──────── Data provided

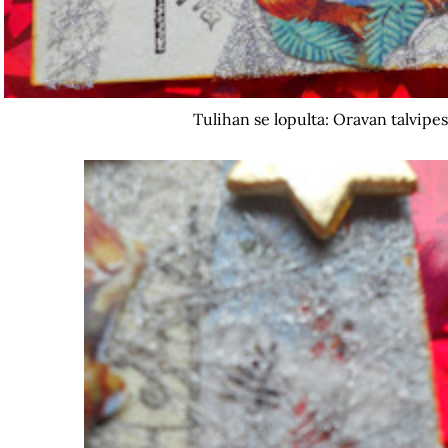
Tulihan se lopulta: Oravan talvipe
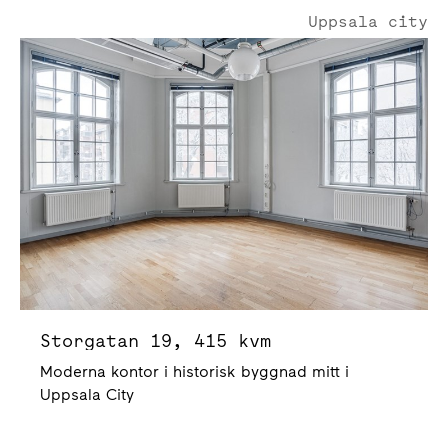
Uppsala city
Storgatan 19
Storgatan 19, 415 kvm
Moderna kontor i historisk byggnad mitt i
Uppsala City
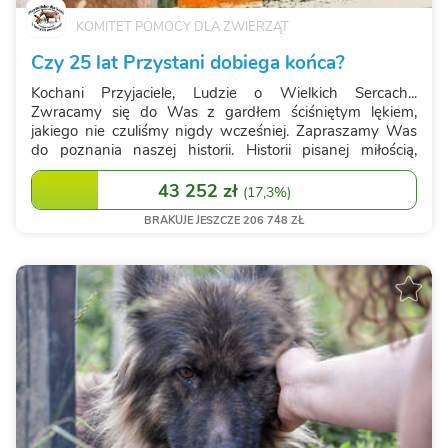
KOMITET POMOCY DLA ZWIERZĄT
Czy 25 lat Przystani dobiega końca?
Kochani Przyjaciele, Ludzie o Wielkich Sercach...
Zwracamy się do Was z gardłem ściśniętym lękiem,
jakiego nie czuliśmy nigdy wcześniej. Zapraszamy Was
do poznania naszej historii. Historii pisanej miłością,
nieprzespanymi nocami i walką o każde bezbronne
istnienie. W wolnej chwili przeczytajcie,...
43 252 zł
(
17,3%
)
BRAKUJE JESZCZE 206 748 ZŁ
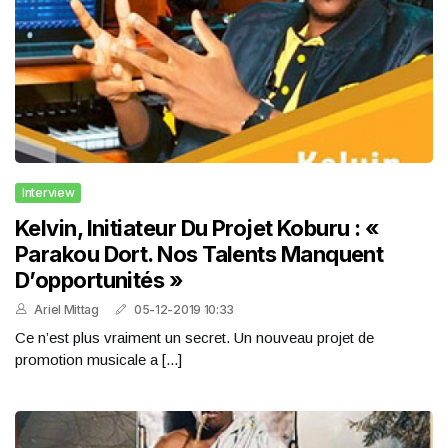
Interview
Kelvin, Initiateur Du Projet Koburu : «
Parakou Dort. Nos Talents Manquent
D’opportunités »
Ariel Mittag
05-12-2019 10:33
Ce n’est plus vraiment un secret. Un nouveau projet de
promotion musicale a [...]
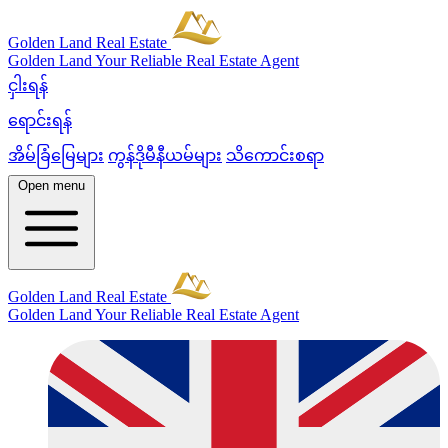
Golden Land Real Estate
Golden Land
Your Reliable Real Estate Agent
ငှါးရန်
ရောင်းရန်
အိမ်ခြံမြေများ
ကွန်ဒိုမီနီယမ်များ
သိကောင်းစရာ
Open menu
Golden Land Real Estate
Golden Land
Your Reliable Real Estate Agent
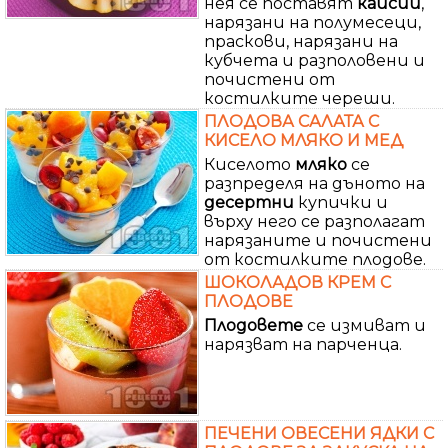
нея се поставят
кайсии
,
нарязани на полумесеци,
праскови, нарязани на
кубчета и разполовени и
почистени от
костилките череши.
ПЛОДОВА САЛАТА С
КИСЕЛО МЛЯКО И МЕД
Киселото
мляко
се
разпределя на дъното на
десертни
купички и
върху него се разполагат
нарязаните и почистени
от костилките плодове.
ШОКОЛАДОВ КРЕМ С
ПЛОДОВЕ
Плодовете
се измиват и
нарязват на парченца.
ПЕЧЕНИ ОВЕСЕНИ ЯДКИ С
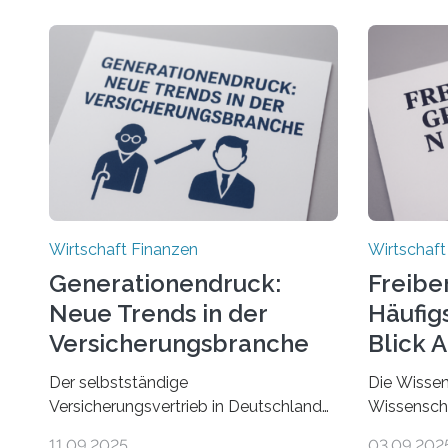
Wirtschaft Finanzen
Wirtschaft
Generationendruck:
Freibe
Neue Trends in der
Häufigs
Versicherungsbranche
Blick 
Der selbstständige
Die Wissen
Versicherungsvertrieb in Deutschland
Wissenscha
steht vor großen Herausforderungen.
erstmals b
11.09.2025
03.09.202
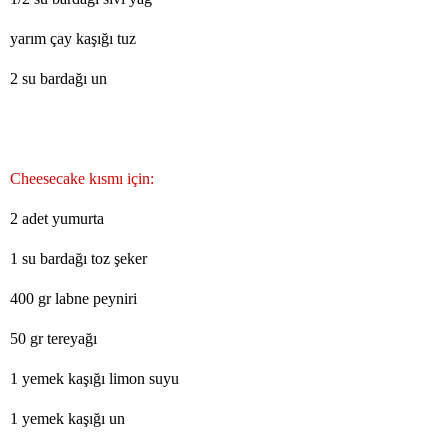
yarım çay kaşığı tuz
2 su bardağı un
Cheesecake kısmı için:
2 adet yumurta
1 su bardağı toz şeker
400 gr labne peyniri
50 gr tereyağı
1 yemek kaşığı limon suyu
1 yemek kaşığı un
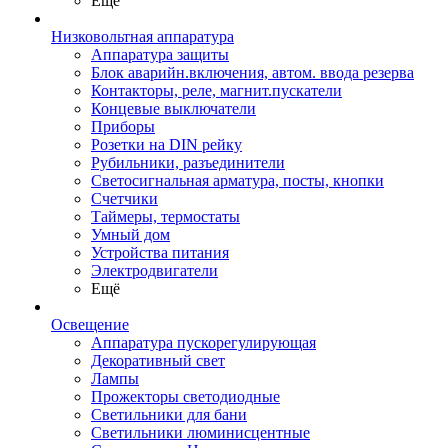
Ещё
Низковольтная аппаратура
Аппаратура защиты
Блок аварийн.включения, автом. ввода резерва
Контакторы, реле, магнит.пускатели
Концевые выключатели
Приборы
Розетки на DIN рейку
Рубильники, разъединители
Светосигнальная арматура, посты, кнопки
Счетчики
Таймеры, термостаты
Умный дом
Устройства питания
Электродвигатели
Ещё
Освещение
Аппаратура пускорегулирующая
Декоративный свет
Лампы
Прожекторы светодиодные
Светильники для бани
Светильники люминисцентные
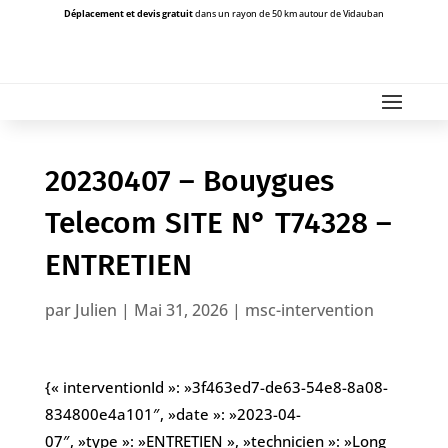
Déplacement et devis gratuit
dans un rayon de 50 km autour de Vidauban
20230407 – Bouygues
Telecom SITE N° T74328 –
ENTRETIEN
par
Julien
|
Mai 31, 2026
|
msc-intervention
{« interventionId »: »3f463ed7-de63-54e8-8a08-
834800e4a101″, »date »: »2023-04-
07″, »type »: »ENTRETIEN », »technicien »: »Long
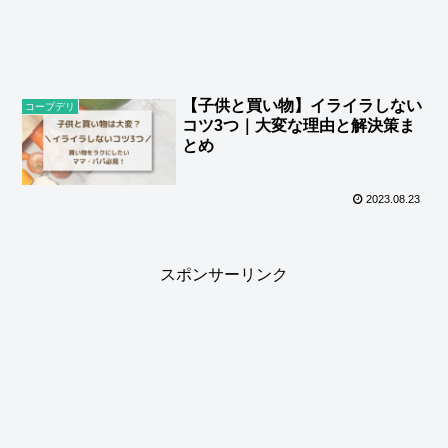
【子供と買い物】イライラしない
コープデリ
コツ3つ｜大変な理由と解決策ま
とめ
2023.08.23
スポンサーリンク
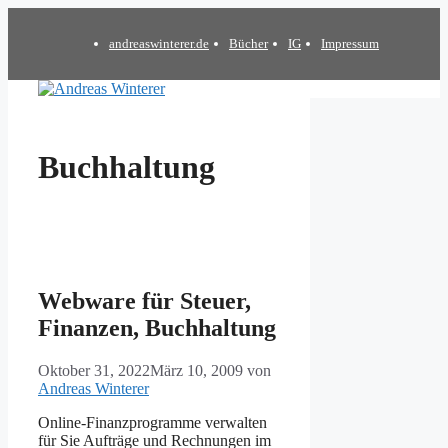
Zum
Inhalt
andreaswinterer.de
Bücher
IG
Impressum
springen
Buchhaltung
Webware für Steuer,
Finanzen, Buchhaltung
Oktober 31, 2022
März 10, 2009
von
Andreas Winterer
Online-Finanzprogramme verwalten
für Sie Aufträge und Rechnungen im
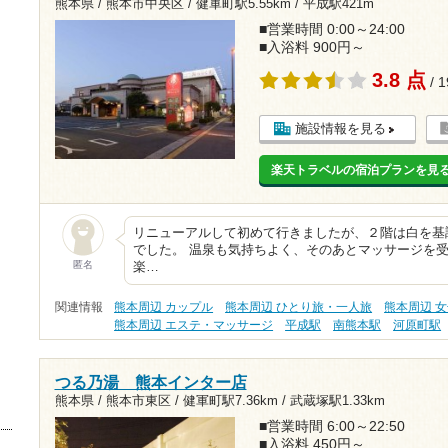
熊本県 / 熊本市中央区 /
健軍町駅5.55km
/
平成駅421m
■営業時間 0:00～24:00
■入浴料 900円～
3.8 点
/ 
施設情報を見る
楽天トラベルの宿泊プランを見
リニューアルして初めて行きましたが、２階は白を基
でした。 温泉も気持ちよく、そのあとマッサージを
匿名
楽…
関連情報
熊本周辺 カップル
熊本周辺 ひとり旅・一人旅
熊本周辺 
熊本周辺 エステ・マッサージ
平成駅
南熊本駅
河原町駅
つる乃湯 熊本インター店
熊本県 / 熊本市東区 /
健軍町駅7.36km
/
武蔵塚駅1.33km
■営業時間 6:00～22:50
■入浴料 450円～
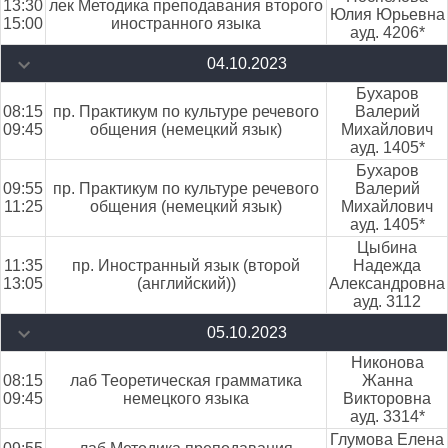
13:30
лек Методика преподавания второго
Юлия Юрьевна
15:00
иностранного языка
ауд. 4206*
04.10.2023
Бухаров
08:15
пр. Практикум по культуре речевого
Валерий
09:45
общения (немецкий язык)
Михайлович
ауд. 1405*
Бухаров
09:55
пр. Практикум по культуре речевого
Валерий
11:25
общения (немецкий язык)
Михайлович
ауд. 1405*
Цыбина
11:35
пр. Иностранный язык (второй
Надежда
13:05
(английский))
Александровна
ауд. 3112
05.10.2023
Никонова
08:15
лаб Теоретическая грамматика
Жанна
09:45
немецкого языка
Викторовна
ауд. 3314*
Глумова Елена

────────────────

• Activity
A clean copy is needed of the lines in the listing above from the one with "do poznania naszej" through the one with "почистени от", exact in every word and free of pictures.

• Answer to this problem
do poznania naszej historii. Historii pisanej miłością,
nieprzespanymi nocami i walką o każde bezbronne
istnienie. W wolnej chwili przeczytajcie,...
43 252 zł
(
17,3%
)
BRAKUJE JESZCZE 206 748 ZŁ
Interview
Kelvin, Initiateur Du Projet Koburu : «
Parakou Dort. Nos Talents Manquent
D’opportunités »
Ariel Mittag
05-12-2019 10:33
Ce n’est plus vraiment un secret. Un nouveau projet de
promotion musicale a [...]
Golden Land Real Estate
Golden Land
Your Reliable Real Estate Agent
ငှါးရန်
ရောင်းရန်
အိမ်ခြံမြေများ
ကွန်ဒိုမီနီယမ်များ
သိကောင်းစရာ
Open menu
Golden Land Real Estate
Golden Land
Your Reliable Real Estate Agent
нея се поставят
кайсии
,
нарязани на полумесеци,
праскови, нарязани на
кубчета и разполовени и
почистени от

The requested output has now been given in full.